### WORK TO BE COMPLETED
Make a verbatim copy of all the records. Skip every image.

### Page-level text extractions
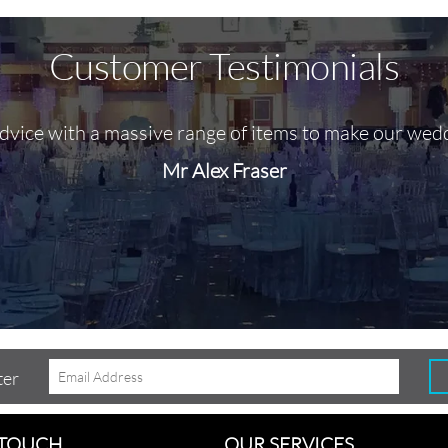
Customer Testimonials
advice with a massive range of items to make our wed
Mr Alex Fraser
ter
 TOUCH
OUR SERVICES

### RESPONSE TO THIS TASK
Customer Testimonials
advice with a massive range of items to make our wed
Mr Alex Fraser
ter
 TOUCH
OUR SERVICES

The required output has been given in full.